Index Problem Solving: Design Patterns
When you see "optimize queries," "scale writes," or "range scans" in a problem, think about the right index type.
Problem 1: User Lookup Service (1M Scale)
Problem: User lookup service handling 1M user requests/second with email/username lookups. Make it fast.
🔍 Show Solution
-
Concept: Hash Index
-
Design: Hash index on email and username • O(1) exact match lookups
-
Rough Performance: 1-2 IOs per lookup, scales horizontally
-
The "Why": Login is always exact match (email = 'user@example.com'), never ranges. Hash beats B+Tree's 3-4 IOs.
Problem 2: Song Rating Lookup (100M Scale)
Problem: Spotify needs fast lookups: "Did user X already rate song Y?" Need exact (user_id, song_id) → rating lookup for 100M ratings. What's a good design?
🔍 Show Solution
-
Concept: Composite B+Tree vs Concatenated Hash
-
Design: Option 1: B+Tree on (user_id, song_id) - allows "all ratings by user" queries • Option 2: Hash on concat(user_id + "_" + song_id) - faster exact match only
-
Rough Performance: B+Tree: 3-4 IOs but flexible • Hash: 1-2 IOs but only exact match
-
The "Why": If you only need "did they rate it?", use hash. Maybe combine with bloom filter for existence checks.
Problem 3: E-commerce Price Filtering (10M Scale)

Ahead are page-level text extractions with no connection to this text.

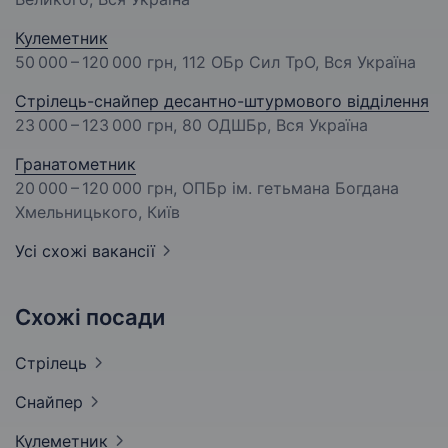
Кулеметник
50 000 – 120 000 грн
, 112 ОБр Сил ТрО, Вся Україна
Стрілець-снайпер десантно-штурмового відділення
23 000 – 123 000 грн
, 80 ОДШБр, Вся Україна
Гранатометник
20 000 – 120 000 грн
, ОПБр ім. гетьмана Богдана
Хмельницького, Київ
Усі схожі вакансії
Схожі посади
Стрілець
Снайпер
Кулеметник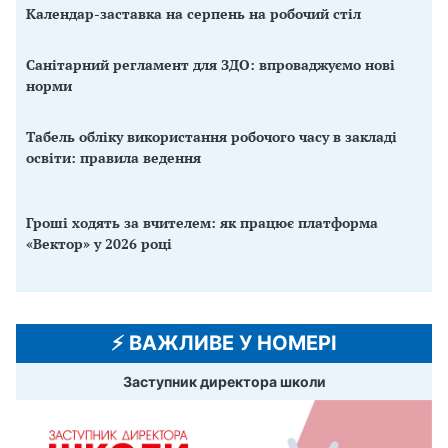
Календар-заставка на серпень на робочий стіл
Санітарний регламент для ЗДО: впроваджуємо нові
норми
Табель обліку використання робочого часу в закладі
освіти: правила ведення
Гроші ходять за вчителем: як працює платформа
«Вектор» у 2026 році
⚡️ ВАЖЛИВЕ У НОМЕРІ
Заступник директора школи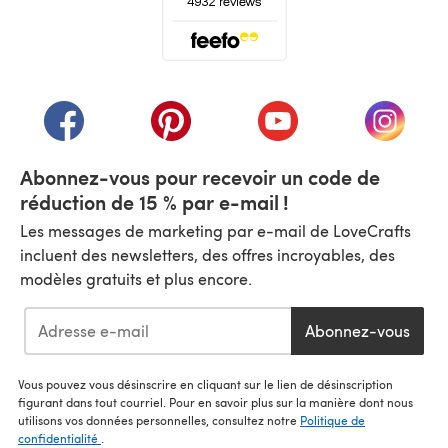
Chaque kit contient :
- Tissu 100% coton avec le motif pré-imprimé sur le tissu
- Fil de coton mouliné DMC
(s'ouvre dans un nouvel onglet)
- Cerceau à broder en bois de 7 pouces
(s'ouvre dans un nouvel onglet)
(s'ouvre dans un nouvel onglet)
(s'ouvre dans un nouvel
(s'ouvre
- Aiguille à broder
- Guide de point illustré et livret d'instructions
- Guide de motif imprimé vous montrant quels points
Abonnez-vous pour recevoir un code de
faire où
réduction de 15 % par e-mail !
- Belle boîte cadeau
Les messages de marketing par e-mail de LoveCrafts
incluent des newsletters, des offres incroyables, des
Vous aurez également besoin de :
modèles gratuits et plus encore.
- Une paire de petits ciseaux ou des coupes-fil
(découvrez notre sélection ici !)
Abonnez-vous
- Thé et biscuits (facultatif !)
Dimensions :
Vous pouvez vous désinscrire en cliquant sur le lien de désinscription
figurant dans tout courriel. Pour en savoir plus sur la manière dont nous
Boîte : 20x20x2cm
utilisons vos données personnelles, consultez notre
Politique de
confidentialité
.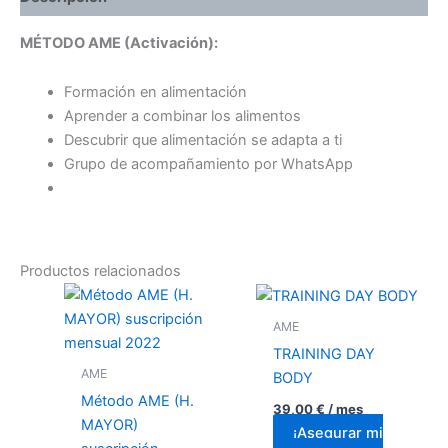
MÉTODO AME (Activación):
Formación en alimentación
Aprender a combinar los alimentos
Descubrir que alimentación se adapta a ti
Grupo de acompañamiento por WhatsApp
Productos relacionados
AME
TRAINING DAY
AME
BODY
Método AME (H.
39,00
€
/ mes
MAYOR)
¡Asegurar mi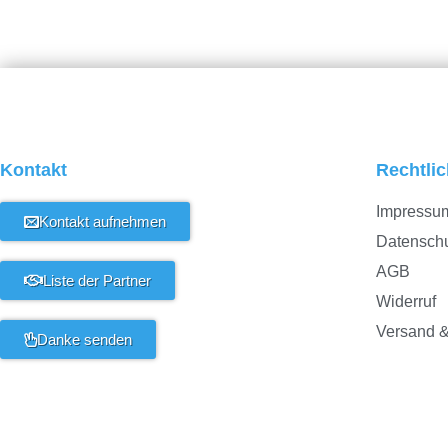
Kontakt
Rechtli
Impressu
Kontakt aufnehmen
Datensch
AGB
Liste der Partner
Widerruf
Versand &
Danke senden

Problem: Filter products by price ranges ($50-$200, Under $100). Make it fast.
🔍 Show Solution
-
Concept: B+Tree Index
-
Design: B+Tree on price column • Compound index on (category, price)
-
Rough Performance: 3-4 IOs + sequential scan for ranges
-
The "Why": Hash cannot do BETWEEN or < > operators. B+Tree's sorted structure enables range queries and ORDER BY without separate sort.
Problem 4: Song Analytics Dashboard (50M Scale)
Problem: Query 50M songs by: song_id (primary key), release_date (time ranges), popularity_score (top charts), genre (exact match). Can't sort data multiple ways! What's a good design?
🔍 Show Solution
-
Concept: Combine Multiple Indexes (Primary + Secondary)
-
Design: Primary B+Tree clustered on song_id (data sorted by ID) • Secondary B+Tree on release_date (pointers to primary) • (Another) Secondary B+Tree on popularity_score DESC (for TOP N) • Hash on genre (exact match only)
-
Rough Performance: Primary: 3 IOs • Secondary: 4-5 IOs (extra hop through primary) • Genre: 1-2 IOs via hash
-
The "Why": Data physically sorted only one way (by song_id). Secondary indexes store (key, pointer) pairs pointing back to primary. Trade-off: extra IO hop vs maintaining multiple sorted copies.
Problem 5: User Activity Tracking (10M Scale)
Problem: Track 10M user sessions. Queries: session_id (current session), user_id + timestamp (history), last_active (find dormant), "has user ever logged in?". Make it fast.
🔍 Show Solution
-
Concept: Mixed Index Types for Different Patterns
-
Design: Hash on session_id (O(1) current session) • Composite B+Tree on (user_id, timestamp) for timelines • B+Tree on last_active for inactivity queries • Bloom filter for "exists" checks
-
Rough Performance: Session: 1-2 IOs • History: 3-4 IOs + scan • Dormant: range scan • Exists: 0 IOs (memory bloom filter)
-
The "Why": Match index to query pattern. Hash for point lookups, B+Tree for ranges/sorting, Bloom for existence.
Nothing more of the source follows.